Note that if you're interested in learning about Oracle Database 12c, there's an updated version of this post here.

 

When it comes to gathering statistics, one of the most critical decisions you have to make is, what sample size should be used? A 100% sample will ensure accurate statistics but could take a really long time. Whereas a 1% sample will finish quickly but could result in poor statistics.

The ESTIMATE_PERCENT parameter in the DBMS_STATS.GATHER_*_STATS procedures controls the sample size used when gathering statistics and its default value is AUTO_SAMPLE_SIZE.

In an earlier blog post, we talked about the new implementation of AUTO_SAMPLE_SIZE in Oracle Database 11g in terms of its improvements in the speed and accuracy of statistics gathering compared to the old AUTO_SAMPLE_SIZE prior to Oracle Database 11g.

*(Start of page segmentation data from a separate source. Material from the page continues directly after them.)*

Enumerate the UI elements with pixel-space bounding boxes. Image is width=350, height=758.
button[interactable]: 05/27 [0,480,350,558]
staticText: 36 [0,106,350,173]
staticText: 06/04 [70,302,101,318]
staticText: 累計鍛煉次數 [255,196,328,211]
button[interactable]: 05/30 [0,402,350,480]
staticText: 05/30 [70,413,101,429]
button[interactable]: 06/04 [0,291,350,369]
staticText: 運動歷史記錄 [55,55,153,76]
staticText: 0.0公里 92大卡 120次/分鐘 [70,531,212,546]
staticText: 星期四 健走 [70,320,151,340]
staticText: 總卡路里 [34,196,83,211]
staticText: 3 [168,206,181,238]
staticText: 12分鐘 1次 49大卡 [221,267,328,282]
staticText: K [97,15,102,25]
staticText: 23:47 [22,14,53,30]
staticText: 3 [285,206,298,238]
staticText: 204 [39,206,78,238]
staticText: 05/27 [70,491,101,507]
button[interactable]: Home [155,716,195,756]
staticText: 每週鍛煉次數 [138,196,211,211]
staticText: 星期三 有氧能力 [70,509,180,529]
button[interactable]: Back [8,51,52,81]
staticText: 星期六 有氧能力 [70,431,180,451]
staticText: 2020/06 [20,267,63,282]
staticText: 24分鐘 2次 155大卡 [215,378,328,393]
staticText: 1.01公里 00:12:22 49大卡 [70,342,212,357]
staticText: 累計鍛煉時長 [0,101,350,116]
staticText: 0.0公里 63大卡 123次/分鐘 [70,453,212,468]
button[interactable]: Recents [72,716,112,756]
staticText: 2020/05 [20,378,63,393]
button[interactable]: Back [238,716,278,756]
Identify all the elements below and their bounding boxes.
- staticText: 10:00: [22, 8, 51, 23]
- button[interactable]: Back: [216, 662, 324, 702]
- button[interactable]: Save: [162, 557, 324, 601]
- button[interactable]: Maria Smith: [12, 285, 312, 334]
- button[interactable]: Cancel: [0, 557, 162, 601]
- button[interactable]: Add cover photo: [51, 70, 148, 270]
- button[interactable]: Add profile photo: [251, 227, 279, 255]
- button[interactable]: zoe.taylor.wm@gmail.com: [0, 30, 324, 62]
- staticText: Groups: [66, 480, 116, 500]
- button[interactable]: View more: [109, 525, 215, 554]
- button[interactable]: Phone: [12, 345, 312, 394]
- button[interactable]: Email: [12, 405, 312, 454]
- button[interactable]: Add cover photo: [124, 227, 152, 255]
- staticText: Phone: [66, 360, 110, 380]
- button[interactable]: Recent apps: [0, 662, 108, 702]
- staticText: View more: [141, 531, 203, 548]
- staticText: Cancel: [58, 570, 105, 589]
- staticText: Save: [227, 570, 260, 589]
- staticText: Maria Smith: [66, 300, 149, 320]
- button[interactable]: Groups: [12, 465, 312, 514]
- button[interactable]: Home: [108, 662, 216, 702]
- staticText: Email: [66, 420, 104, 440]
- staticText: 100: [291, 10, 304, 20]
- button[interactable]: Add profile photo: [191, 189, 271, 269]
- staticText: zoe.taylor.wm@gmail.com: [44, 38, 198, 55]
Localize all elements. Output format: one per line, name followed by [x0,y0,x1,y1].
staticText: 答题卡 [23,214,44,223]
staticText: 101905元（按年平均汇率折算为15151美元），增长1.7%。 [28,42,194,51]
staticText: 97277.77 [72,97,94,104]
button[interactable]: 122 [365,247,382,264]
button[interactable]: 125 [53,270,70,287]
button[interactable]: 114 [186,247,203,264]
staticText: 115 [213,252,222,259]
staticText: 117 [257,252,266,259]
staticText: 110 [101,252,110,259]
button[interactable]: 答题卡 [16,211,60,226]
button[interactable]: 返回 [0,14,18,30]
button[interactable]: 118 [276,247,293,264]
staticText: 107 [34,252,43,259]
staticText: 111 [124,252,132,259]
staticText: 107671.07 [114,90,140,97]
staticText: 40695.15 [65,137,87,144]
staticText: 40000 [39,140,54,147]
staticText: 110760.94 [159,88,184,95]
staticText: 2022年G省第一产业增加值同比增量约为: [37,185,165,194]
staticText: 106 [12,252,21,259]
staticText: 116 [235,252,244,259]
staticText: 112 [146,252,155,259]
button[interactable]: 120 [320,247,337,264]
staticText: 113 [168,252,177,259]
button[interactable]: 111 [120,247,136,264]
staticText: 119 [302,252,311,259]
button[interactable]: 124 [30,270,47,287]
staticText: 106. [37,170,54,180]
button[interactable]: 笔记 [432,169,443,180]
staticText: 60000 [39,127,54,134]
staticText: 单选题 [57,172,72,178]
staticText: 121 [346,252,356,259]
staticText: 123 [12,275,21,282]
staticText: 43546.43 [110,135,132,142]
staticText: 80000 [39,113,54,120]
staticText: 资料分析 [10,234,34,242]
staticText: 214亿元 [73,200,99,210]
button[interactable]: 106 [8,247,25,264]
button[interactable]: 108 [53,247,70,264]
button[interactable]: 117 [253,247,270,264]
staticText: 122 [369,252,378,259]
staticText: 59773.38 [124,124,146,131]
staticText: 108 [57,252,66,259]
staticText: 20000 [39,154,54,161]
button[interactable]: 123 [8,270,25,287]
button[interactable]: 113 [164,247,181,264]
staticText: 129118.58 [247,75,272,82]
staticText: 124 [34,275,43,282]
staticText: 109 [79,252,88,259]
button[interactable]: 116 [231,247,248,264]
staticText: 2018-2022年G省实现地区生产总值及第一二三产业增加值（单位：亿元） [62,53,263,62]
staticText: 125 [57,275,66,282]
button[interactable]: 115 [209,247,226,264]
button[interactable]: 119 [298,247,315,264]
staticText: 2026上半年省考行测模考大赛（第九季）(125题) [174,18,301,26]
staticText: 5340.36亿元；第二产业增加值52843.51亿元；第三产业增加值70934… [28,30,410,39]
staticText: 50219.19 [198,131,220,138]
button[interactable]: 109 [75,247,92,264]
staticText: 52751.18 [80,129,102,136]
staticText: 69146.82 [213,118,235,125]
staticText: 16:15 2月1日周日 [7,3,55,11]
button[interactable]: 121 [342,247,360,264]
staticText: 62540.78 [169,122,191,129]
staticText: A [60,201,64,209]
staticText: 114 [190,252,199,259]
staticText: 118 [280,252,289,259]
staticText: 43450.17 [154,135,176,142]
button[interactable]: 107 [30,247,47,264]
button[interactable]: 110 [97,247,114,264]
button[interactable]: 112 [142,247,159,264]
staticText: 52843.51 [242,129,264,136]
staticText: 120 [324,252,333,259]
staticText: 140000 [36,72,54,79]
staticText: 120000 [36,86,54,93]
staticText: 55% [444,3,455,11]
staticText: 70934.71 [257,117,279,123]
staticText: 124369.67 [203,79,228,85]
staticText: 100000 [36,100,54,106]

In this post, we will offer a closer look at the how the new AUTO_SAMPLE_SIZE algorithm works and how it affects the accuracy of the statistics being gathered.

Before we delve into how the new algorithm works, let us briefly recap how the old algorithm works and its downsides. The old AUTO_SAMPLE_SIZE used the following approach:

Step 1. Oracle starts with a small sampling percentage. If histograms need to be gathered, Oracle might materialize the sample, depending on the sampling percentage.

Step 2. Oracle gathers basic column statistics on the sample. For example, suppose a table has only one column C1, then the basic stats gathering query looks like below (this is not the exact syntax we use but a simplified version for illustration purpose):

Query 1 Query Gathering Basic Column Statistics Using AUTO_SAMPLE_SIZE Prior to 11g

The select list items in the query correspond to number of rows in table T, number of non-null values, number of distinct values, total column length, minimal and maximal values of column C1respectively. “X.0000000000” in the FROM clause is the sampling percentage determined by Oracle.

Step 3: if histograms need to be gathered, Oracle issues a SQL query on the sample for each column that requires a histogram.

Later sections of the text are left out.